Other attributes like sex, type of religion, or ethnic background are all examples of nominal data.

These attributes are measured in categories, instead of numbers.

Therefore, they don’t have any magnitude; that’s why when you summarize nominal data, you have to use proportions.

For example, take a group of 20 classmates: 10 are Blood Type A’s, 5 are Blood Type B’s, and 5 are Blood Type O’s.

You can say that 50% are A, 25% are Type B, and 25% are Type O.

And while you can’t calculate a mean or median, you can identify the “mode”, which is the most frequently appearing value of this data: Blood Type A.

Ordinal data are also measured in categories, but unlike nominal data, ordinal data come with a logical order attached.

For example, let’s say you want to measure happiness, and you send 100 people a survey that asks: “How happy are you?”

They can answer 1 of 4 answer choices: “1. Sad”, “2. Not happy” “3. Okay” and “4. Great!”.

Unlike the blood type example, there is a clear logical order here.

In ordinal data, categories are ranked as being higher or lower than one another.

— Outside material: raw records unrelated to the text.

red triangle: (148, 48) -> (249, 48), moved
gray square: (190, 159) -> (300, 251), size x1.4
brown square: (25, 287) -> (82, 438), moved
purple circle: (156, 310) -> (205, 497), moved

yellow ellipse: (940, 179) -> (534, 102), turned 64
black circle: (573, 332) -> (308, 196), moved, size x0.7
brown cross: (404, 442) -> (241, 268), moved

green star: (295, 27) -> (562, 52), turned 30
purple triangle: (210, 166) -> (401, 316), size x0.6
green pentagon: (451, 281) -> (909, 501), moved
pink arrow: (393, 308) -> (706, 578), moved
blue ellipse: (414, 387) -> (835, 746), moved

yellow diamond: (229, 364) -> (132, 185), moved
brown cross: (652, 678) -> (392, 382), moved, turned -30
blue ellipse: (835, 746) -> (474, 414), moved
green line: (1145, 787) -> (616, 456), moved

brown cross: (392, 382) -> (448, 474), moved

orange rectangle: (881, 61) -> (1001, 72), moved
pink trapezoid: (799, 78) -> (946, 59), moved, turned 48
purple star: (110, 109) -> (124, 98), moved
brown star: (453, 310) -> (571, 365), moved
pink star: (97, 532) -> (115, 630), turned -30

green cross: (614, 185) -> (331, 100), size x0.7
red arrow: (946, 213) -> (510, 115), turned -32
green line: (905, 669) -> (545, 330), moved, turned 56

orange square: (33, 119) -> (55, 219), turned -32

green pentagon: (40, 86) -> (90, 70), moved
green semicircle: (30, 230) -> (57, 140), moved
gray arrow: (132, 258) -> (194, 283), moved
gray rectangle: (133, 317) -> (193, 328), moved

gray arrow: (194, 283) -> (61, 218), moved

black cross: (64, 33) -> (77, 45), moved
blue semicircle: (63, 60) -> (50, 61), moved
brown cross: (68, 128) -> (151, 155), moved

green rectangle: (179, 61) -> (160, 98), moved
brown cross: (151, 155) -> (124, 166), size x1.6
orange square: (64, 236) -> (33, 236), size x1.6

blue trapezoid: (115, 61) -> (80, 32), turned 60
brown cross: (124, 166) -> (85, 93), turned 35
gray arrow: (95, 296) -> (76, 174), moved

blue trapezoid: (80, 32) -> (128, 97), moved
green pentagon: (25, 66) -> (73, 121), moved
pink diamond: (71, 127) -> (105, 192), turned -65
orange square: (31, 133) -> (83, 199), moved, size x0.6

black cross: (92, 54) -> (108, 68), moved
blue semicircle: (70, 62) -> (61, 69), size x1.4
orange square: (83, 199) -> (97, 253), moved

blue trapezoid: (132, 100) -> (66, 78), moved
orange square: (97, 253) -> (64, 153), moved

As we go from category 1 to category 4, happiness increases.

And because there is an order to the data, you can calculate the “median”, which is the middle most value in a dataset arranged in order from the highest to the lowest values, and the “mode” but not the “mean” since we can’t clearly state whether the difference between category 1 and category 2 is quantitatively the same as the difference between category 3 and category 4.

One potential problem with ordinal data is that it can sometimes oversimplify relationships between categories.

The jump from category 1 to category 2 may be very small, whereas the jump from category 3 to category 4 may be quite large.

Ordinal data are blind to this nuance, and treat the differences in categories as if they were all the same.

In medicine, disease severity is often recorded as ordinal data.

For example, chronic kidney disease is put into 5 stages {Stage 1, Stage 2, Stage 3, Stage 4, and Stage 5}.